Miss Stray looked amused.

Quillibrace continued calmly.

“Different relational trajectories may initially remain compatible.”

“Mm.”

“But over time constraints accumulate.”

“Mm.”

“Developmental pathways shift.”

“Mm.”

“Ecological structures diverge.”

“Mm.”

“Reproductive compatibility weakens.”

“Mm.”

“And eventually the field no longer supports a single coherent regime.”

Blottisham blinked.

“So nothing splits?”

“Not fundamentally.”

“Then what happens?”

“A bifurcation.”

Blottisham looked uneasy.

“I was afraid you would say that.”

Miss Stray looked up.

“A bifurcation is not a thing dividing.”

“No,” said Quillibrace.

“It is a relational field reorganising itself into multiple stability regimes.”

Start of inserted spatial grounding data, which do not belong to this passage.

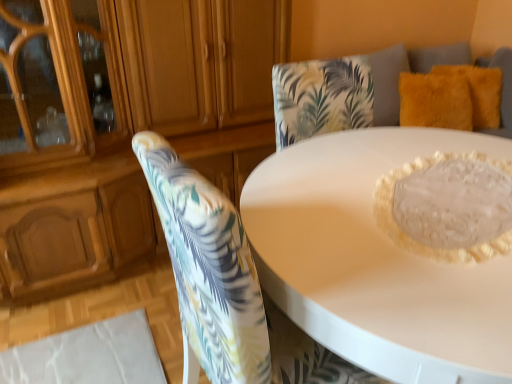 Question: Does fuzzy yellow pillow at upper right, positioned as the first pillow in right-to-left order, have a greater width compared to white glossy table at center?

Choices:
 (A) no
 (B) yes

Answer: (A)

Question: Is the depth of fuzzy yellow pillow at upper right, positioned as the first pillow in right-to-left order, greater than that of white glossy table at center?

Choices:
 (A) yes
 (B) no

Answer: (A)

Question: Is fuzzy yellow pillow at upper right, positioned as the first pillow in right-to-left order, to the right of white glossy table at center from the viewer's perspective?

Choices:
 (A) no
 (B) yes

Answer: (B)

Question: Is fuzzy yellow pillow at upper right, which is the second pillow from left to right, not near white glossy table at center?

Choices:
 (A) no
 (B) yes

Answer: (B)

Question: Does fuzzy yellow pillow at upper right, which is the second pillow from left to right, have a smaller size compared to white glossy table at center?

Choices:
 (A) no
 (B) yes

Answer: (B)

Question: Considering the positions of matte wood dresser at upper left and floral fabric chair at center in the image, is matte wood dresser at upper left taller or shorter than floral fabric chair at center?

Choices:
 (A) short
 (B) tall

Answer: (B)

Question: Considering the positions of matte wood dresser at upper left and floral fabric chair at center in the image, is matte wood dresser at upper left wider or thinner than floral fabric chair at center?

Choices:
 (A) thin
 (B) wide

Answer: (B)

Question: Is matte wood dresser at upper left inside or outside of floral fabric chair at center?

Choices:
 (A) outside
 (B) inside

Answer: (A)

Question: Considering their positions, is matte wood dresser at upper left located in front of or behind floral fabric chair at center?

Choices:
 (A) front
 (B) behind

Answer: (B)

Question: Looking at the image, does floral fabric chair at center seem bigger or smaller compared to white glossy table at center?

Choices:
 (A) small
 (B) big

Answer: (A)

Question: Is point (179, 249) positioned closer to the camera than point (391, 269)?

Choices:
 (A) farther
 (B) closer

Answer: (B)

Question: Is floral fabric chair at center spatially inside white glossy table at center, or outside of it?

Choices:
 (A) inside
 (B) outside

Answer: (A)

Question: Looking at their shapes, would you say floral fabric chair at center is wider or thinner than white glossy table at center?

Choices:
 (A) thin
 (B) wide

Answer: (A)

Question: Is translucent glass cake at center to the left or to the right of matte wood dresser at upper left in the image?

Choices:
 (A) left
 (B) right

Answer: (B)

Question: Considering the positions of translucent glass cake at center and matte wood dresser at upper left in the image, is translucent glass cake at center bigger or smaller than matte wood dresser at upper left?

Choices:
 (A) small
 (B) big

Answer: (A) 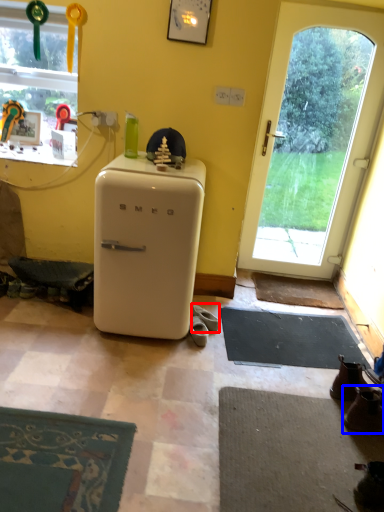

Blottisham stared into space.

“Good heavens.”

A silence followed.

Then he frowned again.

“But surely there must be a precise moment.”

“A precise moment?”

“Yes.”

“The exact instant one species becomes two.”

Quillibrace shook his head.

“There generally isn't.”

“No moment?”

“No.”

“No bell?”

“No.”

“No clerk recording the event?”

“No.”

“No small ceremonial announcement?”

“No.”

Blottisham looked disappointed.

“I imagined a little sign reading Congratulations: You Are Now Separate Species.”

Miss Stray smiled.

“It would simplify taxonomy.”

Quillibrace nodded.

“Unfortunately reality often shows little interest in administrative clarity.”

Blottisham looked down at his drawing again.

Very slowly he drew a cloud around the circles.

Then several overlapping arrows.

Then another cloud.

Quillibrace watched.

“What are you doing?”

Blottisham frowned in concentration.

“I am attempting relational coherence.”

“I see.”

Another pause.

Blottisham leaned back and examined the result.

“It is substantially uglier.”

“Yes,” said Quillibrace.

“Reality frequently is.”

Miss Stray wrote something in her notebook.

Quillibrace glanced across.

“What have you written?”

She looked up.

“Just a small observation.”

“What observation?”

She smiled.

“Mr Blottisham appears disappointed that evolution does not proceed by clean administrative boundaries.”

Quillibrace nodded thoughtfully.

“Yes.”

Blottisham stared mournfully at his page.

“I had become rather attached to the melon.”